Although Indian IT/ITeS/BPO workers are very inexpensive by Western standards, their salaries are high by Indian standards.  Currently, the sector is devoid of trade unions, while existing unions appear to be unprepared to enter the new economy.  With respect to changes in existing labour codes, a majority of the states have either promulgated a government order or notification permitting all establishments in the respective jurisdictions engaged in IT-enabled services (including call centres) to: work on national holidays; allow women to work through night shifts; and permit offices to function 24 hours a day, all through the year (Nasscom-g, 2005), although such practices have traditionally been banned through urban Shops and Establishment Acts. 

The industry faces skill shortages, but the question here is of quality, not quantity. While it is estimated that approximately 17 million people will be available to the IT industry by 2008 (Nasscom-j, 2005), the problem relates to their employability and trainability.  Jobs in IT minimally require a tertiary degree in engineering, computer science or mathematics, while call centre and data processing operations insist upon a Bachelors’ level degree and high levels of proficiency in spoken and written English.  Most Indians are not employable in the sector, since  literacy rates hover around 65 per cent for the population as a whole and at 45% for females. 

Attrition is the biggest challenge currently facing the ITES/BPO sector. The ‘race for talent’ as one HR manager described it between BPO suppliers is fierce; the poaching of workers has created much distrust among industry participants. Top five reasons for turnover in the industry: dissatisfaction with salaries (47%), lack of career opportunities (45%), leaving to pursue higher education (29%), illness (28%) and physical strain (22%) (DQ-IDC, 2004).

Marriage and pursuing higher education were frequently quoted as the main reasons for attrition. The night shift work that most of the employees are engaged in causes them, particularly, women, to leave this employment when they get married; hence, marriage is given as the reason for attrition.  To retain those workers who would leave for higher education, some companies are beginning to explore the possibility of providing scholarships, tuition reimbursement and special arrangements with education institutions that would allow them to offer courses in the workplace.

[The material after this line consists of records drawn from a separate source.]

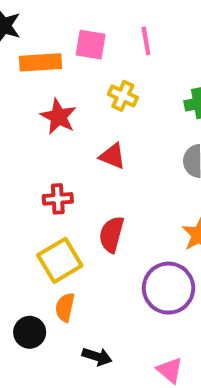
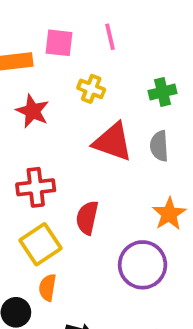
red triangle: (112, 156) -> (113, 142), moved, size x1.6
red cross: (58, 199) -> (36, 187), size x1.4

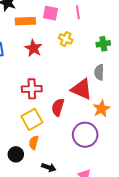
red triangle: (113, 142) -> (82, 89), moved

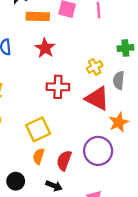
yellow cross: (66, 39) -> (95, 67), moved, turned 32
red cross: (32, 89) -> (58, 87), moved
red semicircle: (58, 107) -> (64, 160), moved
black circle: (16, 154) -> (16, 181), moved

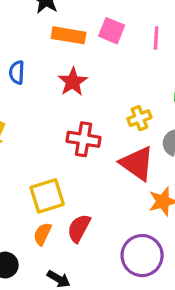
purple circle: (98, 151) -> (142, 256), moved
red semicircle: (64, 160) -> (79, 228), moved

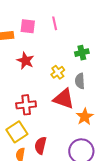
red star: (73, 82) -> (25, 61), moved
red cross: (83, 139) -> (26, 105), moved

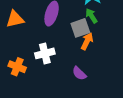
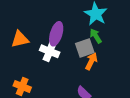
white cross: (45, 53) -> (50, 51), moved, turned 36

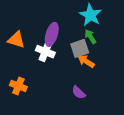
orange triangle: (20, 39) -> (16, 40), turned 30
orange arrow: (91, 61) -> (86, 61), turned -84

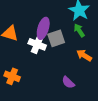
gray square: (80, 48) -> (56, 38), moved
orange arrow: (86, 61) -> (84, 55), moved

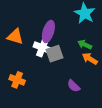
green arrow: (79, 30) -> (85, 45), moved, turned -32
gray square: (56, 38) -> (54, 54), moved

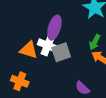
orange triangle: (15, 37) -> (29, 50), moved
green arrow: (85, 45) -> (95, 42), turned -88

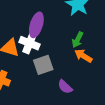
gray square: (61, 52) -> (43, 65), moved

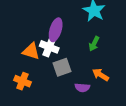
orange arrow: (83, 56) -> (101, 75), moved
purple semicircle: (65, 87) -> (82, 88), turned -40

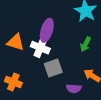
orange triangle: (31, 51) -> (16, 42), moved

BPO companies may feel squeezed for profits.  Clients on multi-year contracts with BPO providers expect costs to fall over the course of the tender as the provider becomes more experienced and familiar with the client’s products and markets.  They also face shortages in leadership and supervisory skills, particularly at the team/project level.

Authors are undergraduate students in Electrical Engineering at Bells University of Technology, Ogun State.  They prepared these notes under my supervision for the course CEN 302: Introduction to ICT. 

3 comments:

Unknown said...
This comment has been removed by a blog administrator.
Amelia said...

Very informative content !
Going to read more of your articles

Unknown said...

I really like following your blog as the articles are so simple to read and follow. Excellent.